But after the war she got more curious about the Azerbaijani perspective, and a friend invited her to a closed Facebook group, Kavkazskiy Perekrestok (Russian for “Caucasus Crossroads”). Created in January, it now has more than 1,000 members and features multiple posts a day ranging from serious discussions about the conflict to self-deprecating memes and simply pretty pictures from Baku and Yerevan, which gather dozens of likes from users of both nationalities.
“I immediately jumped at the chance” to join the group, Baghdasaryan told Eurasianet. “Every day the group has more and more people, and the tone is more and more calm and friendly. This group is a break from the rest of Facebook, where it’s only hate and insults.”
The friendly tone isn’t a given. The group has eight moderators, evenly distributed between Armenians and Azerbaijanis, and there is a long list of rules. Members can only invite people “whom you know personally and whose peaceful approach is certain.” Users are required not to quibble about place names or flags in profile photos: “There was just a war, and people support ‘their’ side. This is normal.” Comments are required to be respectful, and avoid “insults, vulgarity, personal attacks, and stoking nationalism.”

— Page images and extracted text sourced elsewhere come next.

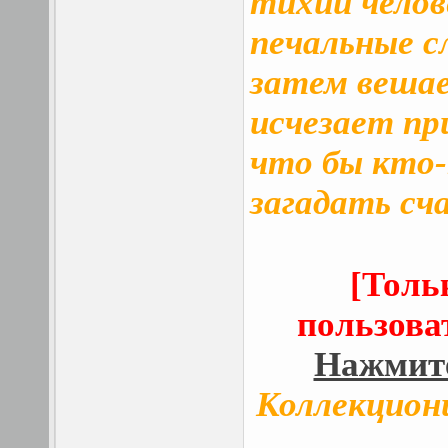
тихий челов
печальные сл
затем вешает
исчезает пр
что бы кто-
загадать сч
[Толь
пользова
Нажмите
Коллекцион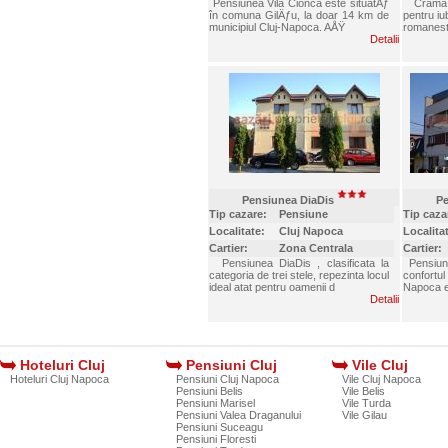
Pensiunea Vila Cionca este situatÄƒ
Crama Ha
în comuna GilÄƒu, la doar 14 km de
pentru iub
municipiul Cluj-Napoca. AÅŸ
romanest
Detalii
Pensiunea DiaDis
P
Tip cazare:
Pensiune
Tip caza
Localitate:
Cluj Napoca
Localita
Cartier:
Zona Centrala
Cartier:
Pensiunea DiaDis , clasificata la
Pensiune
categoria de trei stele, repezinta locul
confortu
ideal atat pentru oamenii d
Napoca e
Detalii
Hoteluri Cluj
Pensiuni Cluj
Vile Cluj
Hoteluri Cluj Napoca
Pensiuni Cluj Napoca
Vile Cluj Napoca
Pensiuni Belis
Vile Belis
Pensiuni Marisel
Vile Turda
Pensiuni Valea Draganului
Vile Gilau
Pensiuni Suceagu
Pensiuni Floresti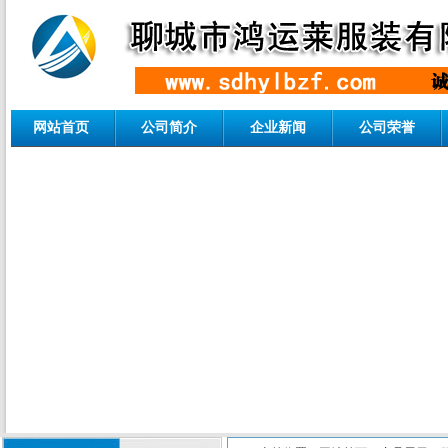
网站首页
公司简介
企业新闻
公司荣誉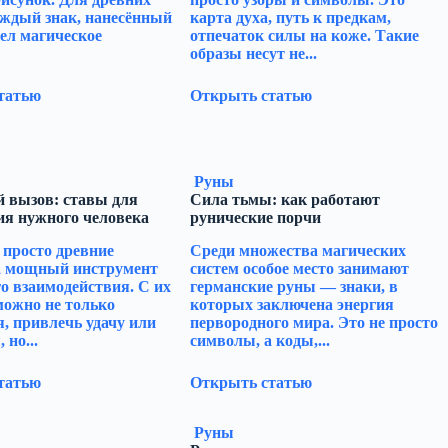
аждый знак, нанесённый
карта духа, путь к предкам,
мел магическое
отпечаток силы на коже. Такие
образы несут не...
татью
Открыть статью
Руны
 вызов: ставы для
Сила тьмы: как работают
ия нужного человека
рунические порчи
 просто древние
Среди множества магических
а мощный инструмент
систем особое место занимают
о взаимодействия. С их
германские руны — знаки, в
ожно не только
которых заключена энергия
, привлечь удачу или
первородного мира. Это не просто
 но...
символы, а коды,...
татью
Открыть статью
Руны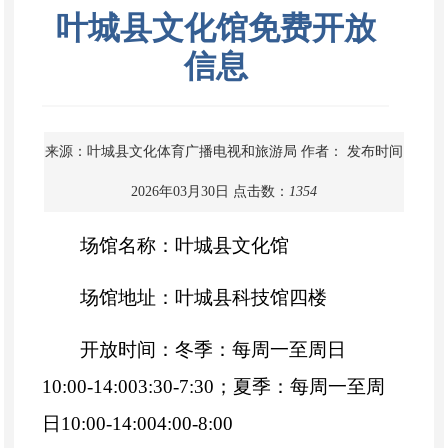
叶城县文化馆免费开放
信息
来源：叶城县文化体育广播电视和旅游局
作者：
发布时间
2026年03月30日
点击数：
1354
场馆名称：叶城县文化馆
场馆地址：叶城县科技馆四楼
开放时间：冬季：每周一至周日
10:00-14:003:30-7:30；夏季：每周一至周
日10:00-14:004:00-8:00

Facebook even shut down an earlier version of the group because comments got out of control. The earlier group also was the subject of a hit piece on Sputnik Armenia that accused its Armenian participants of being too solicitous toward Azerbaijanis. But a new group of organizers and moderators reformed it.
“It’s not easy to make sure all the rules are being followed in such a complex group and at the same time remain impartial,” the moderators said in a joint response to written questions from Eurasianet. “People get tired and burnt out” and new moderators regularly replace them.

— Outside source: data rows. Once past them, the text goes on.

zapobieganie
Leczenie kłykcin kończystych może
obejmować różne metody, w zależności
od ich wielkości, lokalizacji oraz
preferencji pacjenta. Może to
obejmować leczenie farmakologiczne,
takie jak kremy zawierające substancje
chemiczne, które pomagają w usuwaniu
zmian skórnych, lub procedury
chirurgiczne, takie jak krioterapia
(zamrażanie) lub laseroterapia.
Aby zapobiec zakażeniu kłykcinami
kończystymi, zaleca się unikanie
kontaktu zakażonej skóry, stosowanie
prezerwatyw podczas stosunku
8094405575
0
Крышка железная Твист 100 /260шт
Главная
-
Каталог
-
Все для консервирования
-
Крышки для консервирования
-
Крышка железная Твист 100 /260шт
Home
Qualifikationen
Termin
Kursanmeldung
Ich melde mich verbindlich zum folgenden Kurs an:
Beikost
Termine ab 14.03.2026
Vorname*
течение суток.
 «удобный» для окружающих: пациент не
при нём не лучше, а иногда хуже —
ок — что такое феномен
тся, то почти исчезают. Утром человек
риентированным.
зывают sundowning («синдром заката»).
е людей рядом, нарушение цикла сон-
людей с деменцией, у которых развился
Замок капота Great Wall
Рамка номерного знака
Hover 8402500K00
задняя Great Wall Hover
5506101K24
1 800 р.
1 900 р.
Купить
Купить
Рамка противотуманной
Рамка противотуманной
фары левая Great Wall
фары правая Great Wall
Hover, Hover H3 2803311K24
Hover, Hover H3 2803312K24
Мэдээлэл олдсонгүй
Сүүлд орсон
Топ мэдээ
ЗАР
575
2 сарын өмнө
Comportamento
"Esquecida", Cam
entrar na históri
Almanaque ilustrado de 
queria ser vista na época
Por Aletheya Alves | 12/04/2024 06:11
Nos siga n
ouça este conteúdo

The efforts have paid off, though.
“This group is the only place on the social networks where both Armenians and Azerbaijanis can free themselves from any prejudices towards each other,” said another active user, Elchin Karimov, a 32-year-old Azerbaijani now living in Canada and working as a business consultant. He joined because he is “tired of this conflict, of this hatred towards Armenians and their hatred towards my people,” he told Eurasianet.

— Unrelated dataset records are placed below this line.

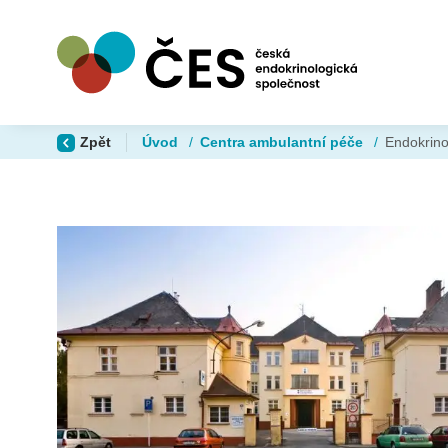
Zpět
Úvod
/
Centra ambulantní péče
/
Endokrino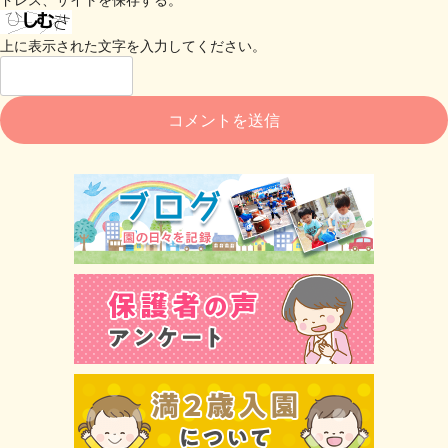
上に表示された文字を入力してください。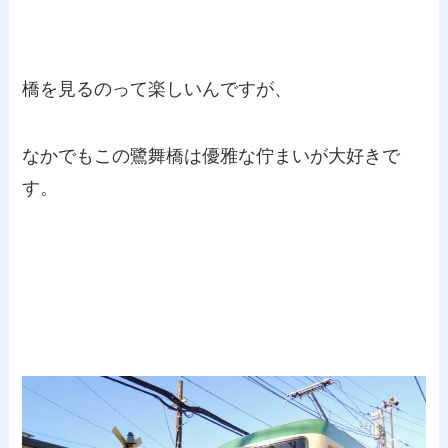
橋を見るのって楽しいんですが、
なかでもこの鷺舞橋は優雅な佇まいが大好きで
す。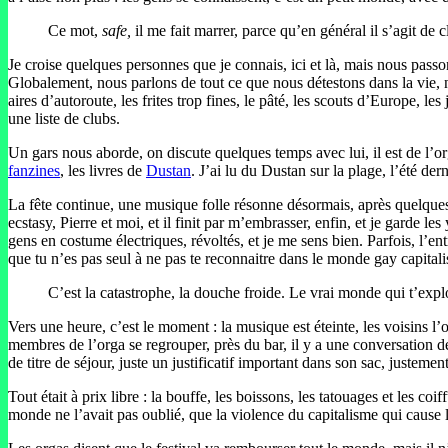
Ce mot,
safe,
il me fait marrer, parce qu’en général il s’agit de
Je croise quelques personnes que je connais, ici et là, mais nous pass
Globalement, nous parlons de tout ce que nous détestons dans la vie, no
aires d’autoroute, les frites trop fines, le pâté, les scouts d’Europe, le
une liste de clubs.
Un gars nous aborde, on discute quelques temps avec lui, il est de l’org
fanzines
, les livres de
Dustan
. J’ai lu du Dustan sur la plage, l’été derni
La fête continue, une musique folle résonne désormais, après quelques
ecstasy, Pierre et moi, et il finit par m’embrasser, enfin, et je garde 
gens en costume électriques, révoltés, et je me sens bien. Parfois, l’ent
que tu n’es pas seul à ne pas te reconnaitre dans le monde gay capitalis
C’est la catastrophe, la douche froide. Le vrai monde qui t’explo
Vers une heure, c’est le moment : la musique est éteinte, les voisins 
membres de l’orga se regrouper, près du bar, il y a une conversation de
de titre de séjour, juste un justificatif important dans son sac, justeme
Tout était à prix libre : la bouffe, les boissons, les tatouages et les coi
monde ne l’avait pas oublié, que la violence du capitalisme qui cause l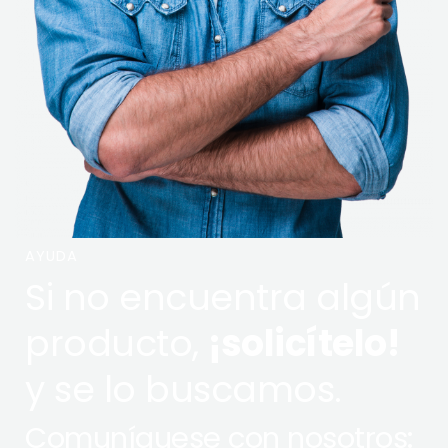
AYUDA
Si no encuentra algún
producto,
¡solicítelo!
y se lo buscamos.
Comuníquese con nosotros: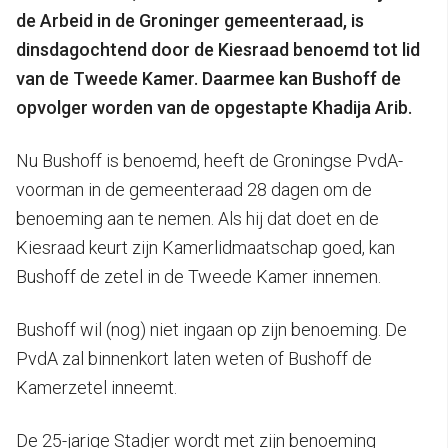
de Arbeid in de Groninger gemeenteraad, is
dinsdagochtend door de Kiesraad benoemd tot lid
van de Tweede Kamer.
Daarmee kan Bushoff de
opvolger worden van de opgestapte Khadija Arib.
Nu Bushoff is benoemd, heeft de Groningse PvdA-
voorman in de gemeenteraad 28 dagen om de
benoeming aan te nemen. Als hij dat doet en de
Kiesraad keurt zijn Kamerlidmaatschap goed, kan
Bushoff de zetel in de Tweede Kamer innemen.
Bushoff wil (nog) niet ingaan op zijn benoeming. De
PvdA zal binnenkort laten weten of Bushoff de
Kamerzetel inneemt.
De 25-jarige Stadjer wordt met zijn benoeming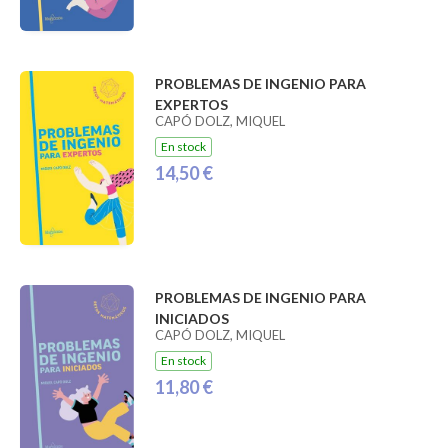
PROBLEMAS DE INGENIO PARA
EXPERTOS
CAPÓ DOLZ, MIQUEL
En stock
14,50 €
PROBLEMAS DE INGENIO PARA
INICIADOS
CAPÓ DOLZ, MIQUEL
En stock
11,80 €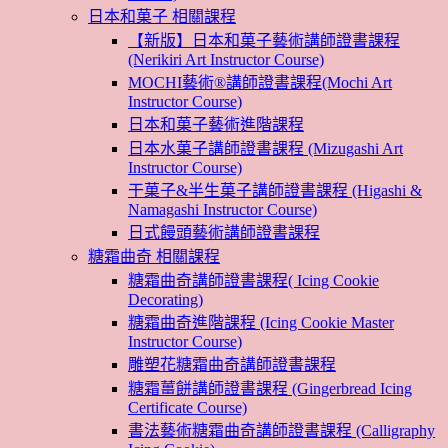
日本和菓子 相關課程
【新版】日本和菓子藝術講師證書課程
(Nerikiri Art Instructor Course)
MOCHI藝術®講師證書課程(Mochi Art
Instructor Course)
日本和菓子藝術進階課程
日本水菓子講師證書課程 (Mizugashi Art
Instructor Course)
干菓子&半生菓子講師證書課程 (Higashi &
Namagashi Instructor Course)
日式饅頭藝術講師證書課程
糖霜曲奇 相關課程
糖霜曲奇講師證書課程( Icing Cookie
Decorating)
糖霜曲奇進階課程 (Icing Cookie Master
Instructor Course)
雕塑花糖霜曲奇講師證書課程
糖霜薑餅講師證書課程 (Gingerbread Icing
Certificate Course)
書法藝術糖霜曲奇講師證書課程 (Calligraphy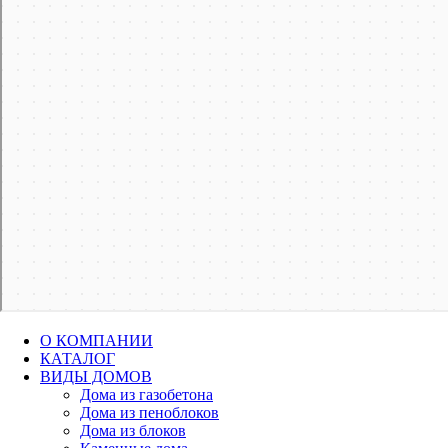
О КОМПАНИИ
КАТАЛОГ
ВИДЫ ДОМОВ
Дома из газобетона
Дома из пеноблоков
Дома из блоков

“After the war, I finally overcame any last prejudices toward our neighbor and seeing Armenians craving peace and friendship made me believe even more that our two nations are 99 percent the same,” Karimov said. “I hope my children, who are born abroad, will witness this peace as I am trying to raise them without hate or prejudice towards anyone – something that no one taught me in school and I still have to learn myself.”